■ **What to produce**: For the material that follows, return exactly the lines from the one with "CHÉQUIA (EUR €)" through the one with "ESTADOS UNIDOS (USD $)", both ends included.

■ **Data for this task**:
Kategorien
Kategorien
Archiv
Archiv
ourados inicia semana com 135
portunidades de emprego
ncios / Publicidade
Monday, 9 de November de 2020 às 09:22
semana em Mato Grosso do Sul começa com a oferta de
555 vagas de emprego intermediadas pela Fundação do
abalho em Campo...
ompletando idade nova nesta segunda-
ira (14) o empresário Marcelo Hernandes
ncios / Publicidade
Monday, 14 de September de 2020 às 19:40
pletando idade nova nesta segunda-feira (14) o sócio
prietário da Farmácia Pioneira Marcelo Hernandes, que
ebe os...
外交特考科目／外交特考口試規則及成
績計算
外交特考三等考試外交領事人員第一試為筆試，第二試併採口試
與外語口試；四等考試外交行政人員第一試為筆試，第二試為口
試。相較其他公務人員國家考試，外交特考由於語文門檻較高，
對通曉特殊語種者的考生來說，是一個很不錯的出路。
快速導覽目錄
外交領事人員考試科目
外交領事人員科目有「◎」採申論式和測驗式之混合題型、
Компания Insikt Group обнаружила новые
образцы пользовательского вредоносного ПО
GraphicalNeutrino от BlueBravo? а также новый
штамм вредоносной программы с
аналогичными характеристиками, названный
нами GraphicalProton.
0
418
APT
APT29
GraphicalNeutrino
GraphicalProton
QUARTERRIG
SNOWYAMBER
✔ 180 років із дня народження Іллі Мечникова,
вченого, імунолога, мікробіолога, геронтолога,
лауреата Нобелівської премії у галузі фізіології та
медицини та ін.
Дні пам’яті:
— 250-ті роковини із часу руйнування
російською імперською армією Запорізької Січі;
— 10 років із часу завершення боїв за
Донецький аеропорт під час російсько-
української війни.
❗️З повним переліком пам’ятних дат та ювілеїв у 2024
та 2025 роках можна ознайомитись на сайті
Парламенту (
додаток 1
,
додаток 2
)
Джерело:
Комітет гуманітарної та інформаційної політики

---

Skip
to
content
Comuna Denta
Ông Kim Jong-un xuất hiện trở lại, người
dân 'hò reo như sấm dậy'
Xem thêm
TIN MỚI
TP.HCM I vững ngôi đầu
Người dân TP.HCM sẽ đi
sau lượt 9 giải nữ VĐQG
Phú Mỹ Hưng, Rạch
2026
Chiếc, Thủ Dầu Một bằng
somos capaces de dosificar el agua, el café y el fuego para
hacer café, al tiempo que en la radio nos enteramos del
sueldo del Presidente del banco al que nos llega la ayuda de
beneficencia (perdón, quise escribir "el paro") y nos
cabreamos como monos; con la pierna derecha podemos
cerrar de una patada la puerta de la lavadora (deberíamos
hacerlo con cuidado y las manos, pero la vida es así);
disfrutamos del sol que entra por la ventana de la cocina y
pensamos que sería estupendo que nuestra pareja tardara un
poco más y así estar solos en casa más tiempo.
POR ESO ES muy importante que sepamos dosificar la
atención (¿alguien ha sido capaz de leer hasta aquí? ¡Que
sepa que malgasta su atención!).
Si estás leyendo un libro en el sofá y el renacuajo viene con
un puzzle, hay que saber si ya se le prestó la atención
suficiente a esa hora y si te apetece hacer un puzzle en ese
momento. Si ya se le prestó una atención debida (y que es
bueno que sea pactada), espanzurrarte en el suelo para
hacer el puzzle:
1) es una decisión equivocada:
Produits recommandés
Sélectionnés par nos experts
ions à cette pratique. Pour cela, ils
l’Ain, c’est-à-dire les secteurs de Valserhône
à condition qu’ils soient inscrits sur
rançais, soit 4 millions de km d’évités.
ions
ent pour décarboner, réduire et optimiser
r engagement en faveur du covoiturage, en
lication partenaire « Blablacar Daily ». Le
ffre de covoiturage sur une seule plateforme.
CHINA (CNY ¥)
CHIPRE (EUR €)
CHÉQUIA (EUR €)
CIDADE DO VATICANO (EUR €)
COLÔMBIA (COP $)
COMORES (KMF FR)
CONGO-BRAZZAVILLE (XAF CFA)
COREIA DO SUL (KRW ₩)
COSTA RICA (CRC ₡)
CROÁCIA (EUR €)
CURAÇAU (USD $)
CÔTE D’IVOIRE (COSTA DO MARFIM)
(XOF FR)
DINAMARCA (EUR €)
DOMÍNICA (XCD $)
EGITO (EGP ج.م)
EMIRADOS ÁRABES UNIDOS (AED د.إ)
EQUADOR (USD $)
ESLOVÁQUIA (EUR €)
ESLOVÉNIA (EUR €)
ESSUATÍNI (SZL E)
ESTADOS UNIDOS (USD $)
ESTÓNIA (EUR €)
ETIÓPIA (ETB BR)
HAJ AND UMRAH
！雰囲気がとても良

■ **Solution to this problem**:
CHÉQUIA (EUR €)
CIDADE DO VATICANO (EUR €)
COLÔMBIA (COP $)
COMORES (KMF FR)
CONGO-BRAZZAVILLE (XAF CFA)
COREIA DO SUL (KRW ₩)
COSTA RICA (CRC ₡)
CROÁCIA (EUR €)
CURAÇAU (USD $)
CÔTE D’IVOIRE (COSTA DO MARFIM)
(XOF FR)
DINAMARCA (EUR €)
DOMÍNICA (XCD $)
EGITO (EGP ج.م)
EMIRADOS ÁRABES UNIDOS (AED د.إ)
EQUADOR (USD $)
ESLOVÁQUIA (EUR €)
ESLOVÉNIA (EUR €)
ESSUATÍNI (SZL E)
ESTADOS UNIDOS (USD $)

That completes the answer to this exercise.